The data ->
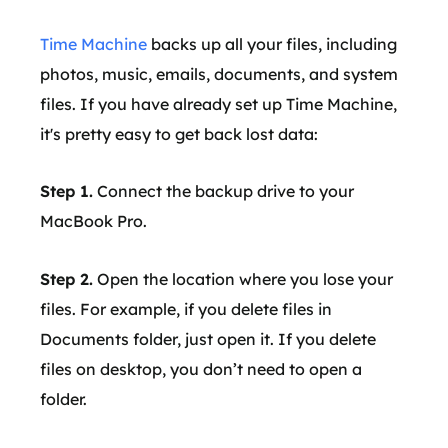
Time Machine
backs up all your files, including
photos, music, emails, documents, and system
files. If you have already set up Time Machine,
it's pretty easy to get back lost data:
Step 1.
Connect the backup drive to your
MacBook Pro.
Step 2.
Open the location where you lose your
files. For example, if you delete files in
Documents folder, just open it. If you delete
files on desktop, you don’t need to open a
folder.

About this exercise -> Would you restate all of the data above word for word, omitting the pictures?

Response to this exercise ->
Time Machine
backs up all your files, including
photos, music, emails, documents, and system
files. If you have already set up Time Machine,
it's pretty easy to get back lost data:
Step 1.
Connect the backup drive to your
MacBook Pro.
Step 2.
Open the location where you lose your
files. For example, if you delete files in
Documents folder, just open it. If you delete
files on desktop, you don’t need to open a
folder.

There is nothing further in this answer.